→ **WHAT NEEDS TO BE DONE**
Exactly as written and without the pictures, output the entries below.

Records from a data collection
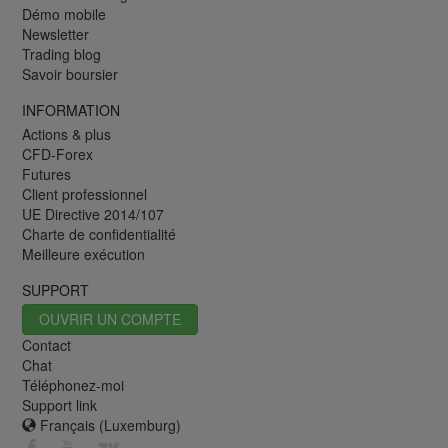
Démo mobile
Newsletter
Trading blog
Savoir boursier
INFORMATION
Actions & plus
CFD-Forex
Futures
Client professionnel
UE Directive 2014/107
Charte de confidentialité
Meilleure exécution
SUPPORT
OUVRIR UN COMPTE
Contact
Chat
Téléphonez-moi
Support link
Français (Luxemburg)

→ **WRITTEN SOLUTION**
Démo mobile
Newsletter
Trading blog
Savoir boursier
INFORMATION
Actions & plus
CFD-Forex
Futures
Client professionnel
UE Directive 2014/107
Charte de confidentialité
Meilleure exécution
SUPPORT
OUVRIR UN COMPTE
Contact
Chat
Téléphonez-moi
Support link
Français (Luxemburg)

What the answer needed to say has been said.